Are you kidding? If you're a CS graduate looking for a corporate R&D job, Microsoft is one of the few places left, and they actually still have some freedom and time to do research.
The company you should be complaining about is Apple: they closed their search lab 15 years ago, don't publish, and don't do research; Apple just puts other people's technologies into shiny boxes and makes a killing with it.
Which goes to show that tons of spending on R&D is neither necessary nor sufficient for making good products.
Another company with shitty products and consumer lock-in?
Hewlett Crapperd would be my guess.
Shitty laptops with shittier software sold by shitty retailers too lazy to have their buyers look for non-crap.
As someone from Microsoft who works closely with a team at HP building the actual appliances mentioned discussed here, I'd love more feedback on the HP Business Decision Appliance (HPBDA) mentioned here. The appliance is designed to support 80-150 concurrent PowerPivot users (doing what we call Self-Service BI) in a 1U server (24 cores/96GB memory) with all the storage required inside the appliance. The appliance is configured to provide backup storage initially. The HPBDA from cardboard box to production takes less than an hour to configure and the only pre-req is existing AD infrastructure.
Here are product details to learn more and an unboxing video which can help understand what we're talking about.

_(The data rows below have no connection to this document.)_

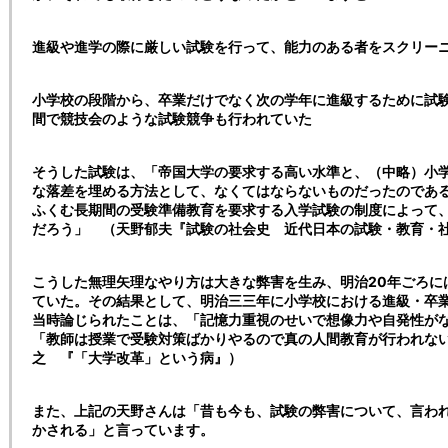
進級や進学の際に厳しい試験を行って、能力のある者をスクリー
小学校の段階から、卒業だけでなく次の学年に進級するために試
間で競技会のような試験競争も行われていた
そうした試験は、「帝国大学の要求する高い水準と、（中略）小
な落差を埋める方法として、なくてはならないものだったのであ
ふくむ長期間の受験準備教育を要求する入学試験の制度によって
だろう」 （天野郁夫『試験の社会史 近代日本の試験・教育・
こうした無理矢理なやり方は大きな弊害を生み、明治20年ごろに
ていた。その結果として、明治三三年に小学校における進級・卒
当時論じられたことは、「記憶力重視のせいで想像力や自発性が
「教師は授業で受験対策ばかりやるので真の人間教育が行われな
之 『「大学改革」という病』）
また、上記の天野さんは「昔も今も、試験の弊害について、言わ
かされる」と言っています。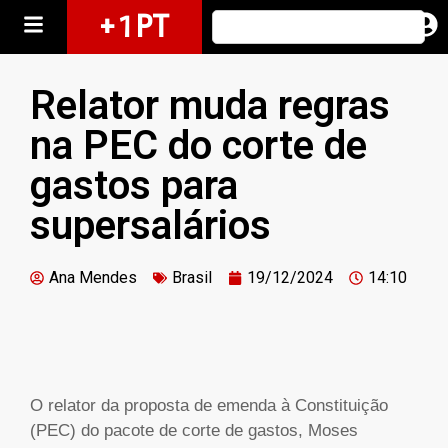
+ 1 PT
Relator muda regras
na PEC do corte de
gastos para
supersalários
Ana Mendes
Brasil
19/12/2024
14:10
O relator da proposta de emenda à Constituição
(PEC) do pacote de corte de gastos, Moses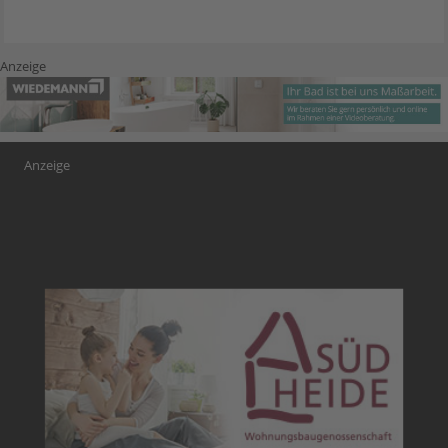
Anzeige
Anzeige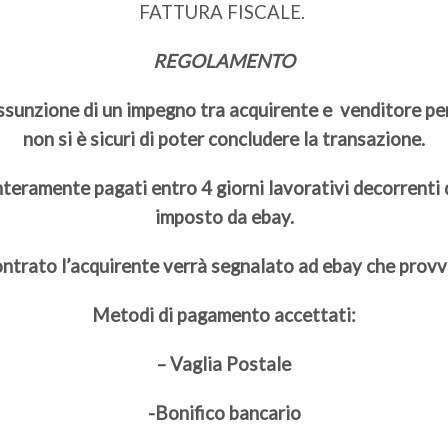
FATTURA FISCALE.
REGOLAMENTO
assunzione di un impegno tra acquirente e venditore per 
non si è sicuri di poter concludere la transazione.
teramente pagati entro 4 giorni lavorativi decorrenti 
imposto da ebay.
ontrato l’acquirente verrà segnalato ad ebay che pro
Metodi di pagamento accettati:
– Vaglia Postale
-Bonifico bancario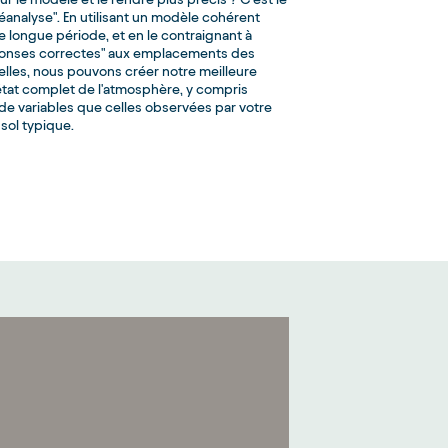
réanalyse". En utilisant un modèle cohérent
e longue période, et en le contraignant à
éponses correctes" aux emplacements des
elles, nous pouvons créer notre meilleure
'état complet de l'atmosphère, y compris
e variables que celles observées par votre
sol typique.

Considering it can take months to design and build one of these yourself starting from scratch (choosing approach/software/hardware/tuning/etc) we're hoping this enables many of you to deliver a very cool capability called PowerPivot to your own organizations with minimal effort because of this.
Look forward to hearing what everyone thinks.
Britt...
Britt Johnston
The reliability of Microsoft and the reputation of HP
A partneship with MS can only lead to one outcome... I won't miss HP a lot, except for not finding ink for my printer anymore.
Rethinking email
Shitty apps. Id much rather deal with HP than IBM.
Intel wants to buy McAfee, HP and Microsoft cooperates. Is this hardware + software cooperation a trend? Is this because growth seems to happen on all other arenas than the traditional PC?
In the mid 90's Microsoft and Intel relied on each other to drive one another's sales, a symbiosis they formalized for a while, but "parted as friends" in the late 90's if I recall correctly.
You mean, MicroPackard?
lol...micro...pecker...
Business majors need to recite this every morning without fail: synergy never happens, synergy never happens, synergy never happens...
I dunno, it seems to have happened a lot with Google's acquisitions. OTOH, rather than just mouth some platitudes about synergy and expecting it to magically happen as they downsize, when Google buys someone with a product service where they expect to acheive some kind of synergies, they seem to throw a bunch of technical resources into integrating the product or service with Google's existing offerings to acheive synergies.
Synergies happen only if you take the step beyond recognizing the potential for synergy and actually put some resources into making the synergies happen.